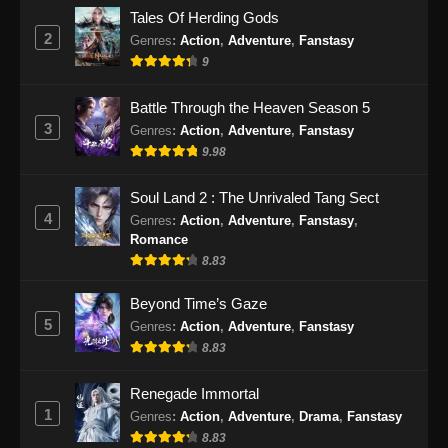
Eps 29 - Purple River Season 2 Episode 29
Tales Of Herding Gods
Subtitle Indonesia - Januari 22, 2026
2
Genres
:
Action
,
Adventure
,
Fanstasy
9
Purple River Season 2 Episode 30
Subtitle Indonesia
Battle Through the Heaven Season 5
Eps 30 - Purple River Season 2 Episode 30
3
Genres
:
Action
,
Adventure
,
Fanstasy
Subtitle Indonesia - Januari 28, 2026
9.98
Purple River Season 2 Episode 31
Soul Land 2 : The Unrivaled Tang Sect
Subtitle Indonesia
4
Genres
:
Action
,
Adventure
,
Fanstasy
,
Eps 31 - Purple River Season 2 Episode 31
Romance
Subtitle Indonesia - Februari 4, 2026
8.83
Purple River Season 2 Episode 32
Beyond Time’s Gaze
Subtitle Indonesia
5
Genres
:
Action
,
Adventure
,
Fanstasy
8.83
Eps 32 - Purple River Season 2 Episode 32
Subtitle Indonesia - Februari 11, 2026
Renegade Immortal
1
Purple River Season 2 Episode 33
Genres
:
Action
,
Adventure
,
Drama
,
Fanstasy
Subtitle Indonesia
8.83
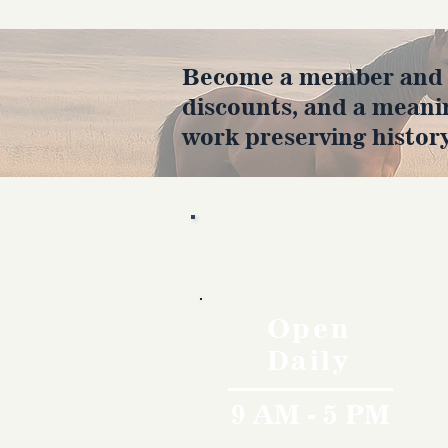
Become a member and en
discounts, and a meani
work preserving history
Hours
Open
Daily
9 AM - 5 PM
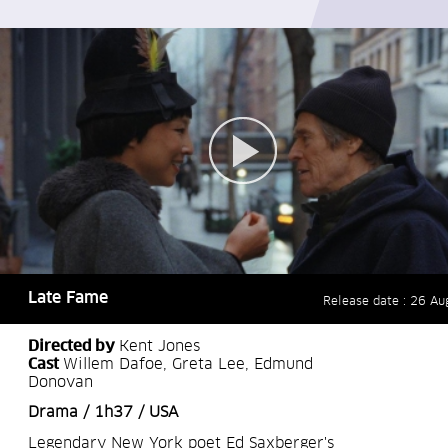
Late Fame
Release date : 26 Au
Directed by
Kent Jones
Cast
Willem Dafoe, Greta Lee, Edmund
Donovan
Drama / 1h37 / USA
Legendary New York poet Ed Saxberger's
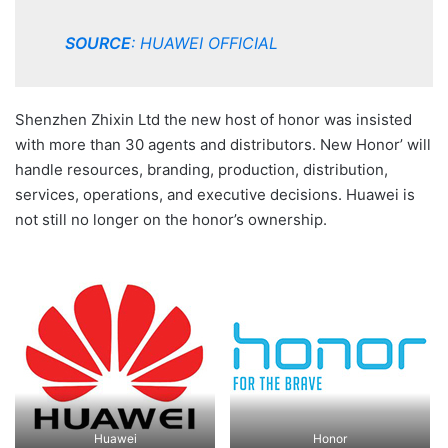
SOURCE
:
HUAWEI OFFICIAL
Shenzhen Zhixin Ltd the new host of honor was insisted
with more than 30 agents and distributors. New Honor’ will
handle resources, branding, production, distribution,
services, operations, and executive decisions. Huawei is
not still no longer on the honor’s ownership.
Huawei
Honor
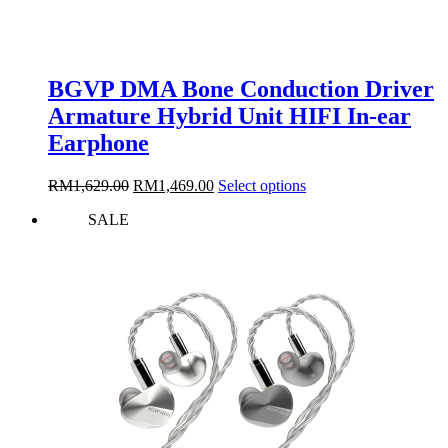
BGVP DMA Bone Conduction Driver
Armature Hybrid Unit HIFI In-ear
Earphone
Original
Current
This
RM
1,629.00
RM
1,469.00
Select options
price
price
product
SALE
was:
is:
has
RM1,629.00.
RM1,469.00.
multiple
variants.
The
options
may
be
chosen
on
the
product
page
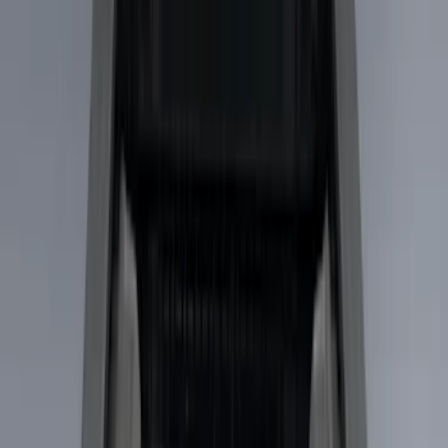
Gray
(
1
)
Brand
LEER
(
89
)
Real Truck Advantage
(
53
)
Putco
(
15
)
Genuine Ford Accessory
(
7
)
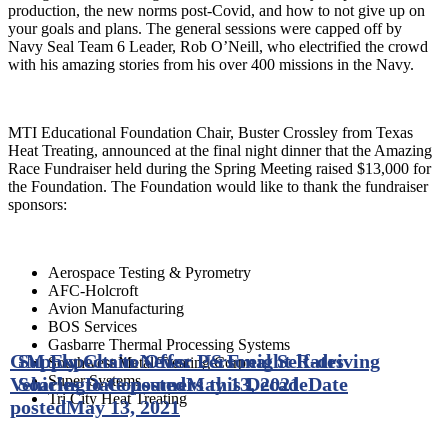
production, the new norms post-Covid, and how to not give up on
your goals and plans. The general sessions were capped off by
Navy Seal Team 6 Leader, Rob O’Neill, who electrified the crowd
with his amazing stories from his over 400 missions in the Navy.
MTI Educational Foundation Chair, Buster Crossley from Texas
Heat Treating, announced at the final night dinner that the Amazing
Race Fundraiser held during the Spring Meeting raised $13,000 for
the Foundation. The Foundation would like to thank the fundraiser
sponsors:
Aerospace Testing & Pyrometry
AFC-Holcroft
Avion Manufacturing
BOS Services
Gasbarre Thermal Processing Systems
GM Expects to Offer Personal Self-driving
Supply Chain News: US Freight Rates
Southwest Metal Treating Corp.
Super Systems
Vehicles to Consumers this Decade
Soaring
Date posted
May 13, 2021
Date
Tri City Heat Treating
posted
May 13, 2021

==============================

**WORK TO COMPLETE**
Could you copy every line in the records that holds "Februari"?

**PROBLEM SOLUTION**
Subtitle Indonesia - Februari 4, 2026
Subtitle Indonesia - Februari 11, 2026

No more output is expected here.